February 27, 2008

Imaginative, Aesthetic, Executable Writing

by Nick Montfort · , 12:20 pm

I just wrote up some notes toward a talk at the Codework workshop at WVU. I figured I’d drop them in here, for those interested in the aesthetics of programming and the relationship of programming and creative writing.

I start with a difference between computer programming and what is traditionally called creative writing: Code has both a human meaning and a formal machine semantics, while creative writing in the usual sense has only human meaning — it cannot be compiled and executed on a computer.

By “machine semantics,” I mean that the program has a meaning because of how it runs on a machine, a computer. This idea is a commonplace of research in programming languages. A specific formulation of this type of semantics, for instance, is the operational semantics, which can be used to prove properties of programming languages. I am not claiming that the computer is a device that makes meaning for itself or that programs are meaningful to computers, only that they have this different sort of meaning because they are instructions that cause machines to operate.

In using the term “human meaning,” I am stating that a person can read a computer program and make sense of it. To do this, the person must run the program in his or her mind to some extent, simulating what the computer would do and understanding it. This relates to the program’s machine semantics. But there are also features of the program that have no meaning in terms of how the program operates, but which do signify to people. Variable names, the names of functions, subroutines, methods, labels, and so on, and comments are some of these features. The choice of a particular way of writing code when there are several equivalent options (using “while” instead of “redo” in Perl, for instance, or a more or less “Pythonic” way of doing the same thing in Python) also allows programmers to determine style and signal meaning to people.

Programs are typically read by many people. They will certainly be read by the programmer as the program is initially written, expanded, refactored, and revisited. They will be read by managers and collaborators. They will be read by people working to port the program to a new platform, package it for distribution, or fix bugs. And of course they may be read by people learning about programming or just curious about the workings of the particular program. Given this readership, the human meaning of code is not insignificant on a practical level, and programming practices have acknowledged this.

Because these two aspects are present and are particular to code, the interplay between them is particularly interesting, and, in fact, I believe it is the locus of a new type of creative writing practice in which code itself is the thing written. That is, programming does not inform creative writing or vice versa; the same activity is, completely, both a programming practice and a creative writing practice.
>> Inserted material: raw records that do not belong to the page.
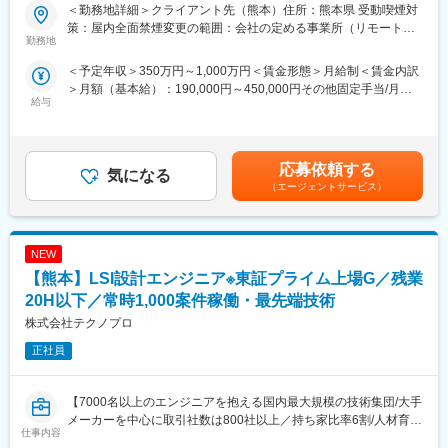
■業務内容：
・生産・製造技術整合： 自社工場および国内外の部品製造お取引
＜勤務地詳細＞クライアント先（熊本）住所：熊本県 受動喫煙対
自動車や自動車部品、産業用装置等の大手メーカーの開発現場で
先と連携し、製造コストや造りやすさを考慮した仕様調整。
策：屋内全面禁煙変更の範囲：会社の定める事業所（リモートワ
の電気系エンジニアです。
勤務地
・出図： 最終的な製品仕様を反映した詳細設計および図面作成。
ーク含む）
電気制御などの開発業務に従事していただきます。
＜予定年収＞350万円～1,000万円＜賃金形態＞月給制＜賃金内訳
※これまでのご経験に応じて、当面の業務内容を決定してきます。
■業務の魅力
＞月額（基本給）：190,000円～450,000円その他固定手当/月：
※同社の方針として、単独での業務は請け負っておらず、チームを
解析専業に留まらず、実機・完成車での検証まで一気通貫。数値
給与
10,000円～150,000円＜月給＞200,000円～600,000円＜昇給有無
編成しての業務となります。
とフィーリングの両立を追求し、世界市場向け商品価値に直結す
＞有＜残業手当＞有＜給与補足＞※給与改定：年1回、賞与：年2
る開発に関われます。
回（会社業績に応じて支給。別途決算賞与あり）※ほか、資格手
■当社の特徴
当、時間外手当（１分単位で支給）、特別手当、配属手当、役職
【１】エンジニアファースト
応募依頼する
■働く環境
気になる
手当、赴任手当、転勤赴任一時金、帰省旅費補助、引越費用補
無理な転勤転居は一切なく、持ち家比率も6割以上。残業時間も月
ものづくり企画開発、生産企画、完成車・システム・デザイン、
（エージェントサービス）
助 など賃金はあくまでも目安の金額であり、選考を通じて上下
20時間以内／休日出勤なし。育児休業取得者も多く、複数回の育
世界各生産拠点と協働するプロジェクト体制。
する可能性があります。月給(月額)は固定手当を含めた表記です。
児休業を取得した者も多数在籍（有給取得率90%）しています。1
人にエンジニアに今後のキャリアを相談するキャリアアドバイザ
■働き方
NEW
ーと希望にあった案件を探す営業担当が付く制度もあるため、エ
・リモート面接実施中
ンジニアの希望にあった働き方を実現することができます。
【熊本】LSI設計エンジニア※東証プライム上場G／残業
・国内外拠点との連携機会
【２】研修制度が充実
・量産を見据えた開発プロセス
20H以下／常時1,000案件稼働・最先端技術
200以上の自社内研修（社外上場メーカーでの導入実績多数）、
株式会社テクノプロ
EV車、SDGｓなど現在～５年・10年先に求められる最先端のテク
■キャリアパス
ノロジー研修を受け、よりスキル・キャリアを向上させることが
OJTで業務を習得後、スペシャリスト志向・マネジメント志向な
正社員
できます。
ど多様な選択肢があります。
【３】技術力の高い環境
上流案件が75％以上、案件数としても業界最大級。どんな技術が
【7000名以上のエンジニアを抱える国内最大規模の技術集団/大手
■企業魅力
今後必要とされるのか分析をするチームがあり、技術への投資は
メーカーを中心に取引社数は800社以上／持ち家比率6割/人材育成
Hondaフィロソフィーのもと、環境・安全・魅力技術を軸に世界
仕事内容
惜しまないため常に最先端の技術に触れることが可能。
に年10億円投資】
の移動価値を創出しています。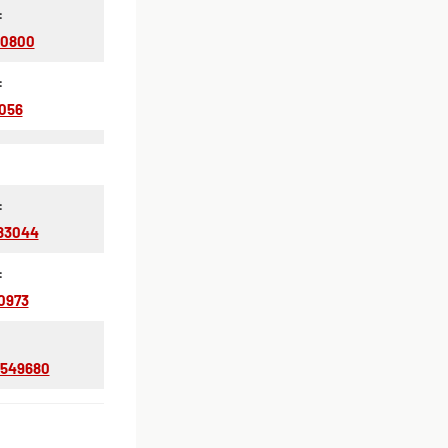
:
90800
:
056
:
683044
:
0973
3549680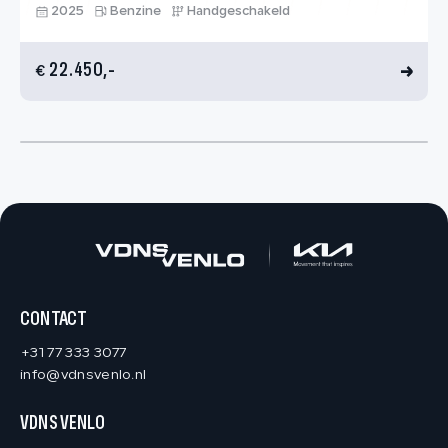
2025
Benzine
Handgeschakeld
22.450,-
€
CONTACT
+31 77 333 3077
info@vdnsvenlo.nl
VDNS VENLO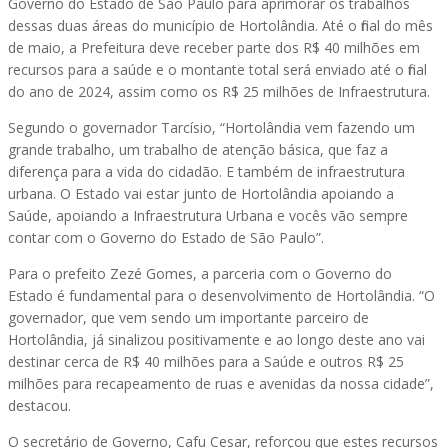
Governo do Estado de São Paulo para aprimorar os trabalhos
dessas duas áreas do município de Hortolândia. Até o final do mês
de maio, a Prefeitura deve receber parte dos R$ 40 milhões em
recursos para a saúde e o montante total será enviado até o final
do ano de 2024, assim como os R$ 25 milhões de Infraestrutura.
Segundo o governador Tarcísio, “Hortolândia vem fazendo um
grande trabalho, um trabalho de atenção básica, que faz a
diferença para a vida do cidadão. E também de infraestrutura
urbana. O Estado vai estar junto de Hortolândia apoiando a
Saúde, apoiando a Infraestrutura Urbana e vocês vão sempre
contar com o Governo do Estado de São Paulo”.
Para o prefeito Zezé Gomes, a parceria com o Governo do
Estado é fundamental para o desenvolvimento de Hortolândia. “O
governador, que vem sendo um importante parceiro de
Hortolândia, já sinalizou positivamente e ao longo deste ano vai
destinar cerca de R$ 40 milhões para a Saúde e outros R$ 25
milhões para recapeamento de ruas e avenidas da nossa cidade”,
destacou.
O secretário de Governo, Cafu Cesar, reforçou que estes recursos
Here are some programming practices and a description of how they engage these two levels of meaning:

Refactoring. The process of revising a program so that it is streamlined, clear, and meets coding guidelines or “best practices.” This mainly engages the level of machine semantics, at least in most of my refactoring, but it also deals to some extent with the level of human meaning because comments may be added and the program may be reorganized for the purpose of better understanding. However, the changes being made in refactoring are usually straightforward, aimed at better engineering and adherence to standards. There may be an art of programming, but it is hard to see refactoring as an imaginative or poetic process.

Compression. This is undertaken by those participating in Perl Golf, where the object is to write a program in as few “strokes,” or keystrokes, as possible. The problem to be solved is fixed and the goal is to accomplish a solution with extreme economy in program size. This mainly engages the level of human meaning — and then, only as a side effect. Compressed programs must all do the same task, so their machine semantics must be the same, but shorter ones will often (not always) be significantly harder to understand. Analogies can be drawn to constrained writing and competitive traditions of poem-writing, but, for different reasons than with refactoring, it is difficult to see this practice as highly expressive or poetic.

Obfuscated coding. Competitors are invited to write short programs that do anything they like while making the code for these programs intentionally hard to understand. Both levels are deeply engaged, with programmers having the option to pursue unusual machine function and to cloak the human meaning of their programs in clever ways. Although making programs intentionally hard to understand is not the only interesting way to code with regard to human meaning, it is an effort that resists the usual values of elegance, simplicity, and clarity. In many of the best obfuscated programs, the visual appearance of the code relates interestingly to its fuction — in some cases, the code itself is used as data by the running program — and obfuscation is achieved both my making the program’s workings byzantine and by choosing very difficult-to-understand means of implementing these workings. Obfuscated coding is one type of programming that is a writing practice and is also highly creative.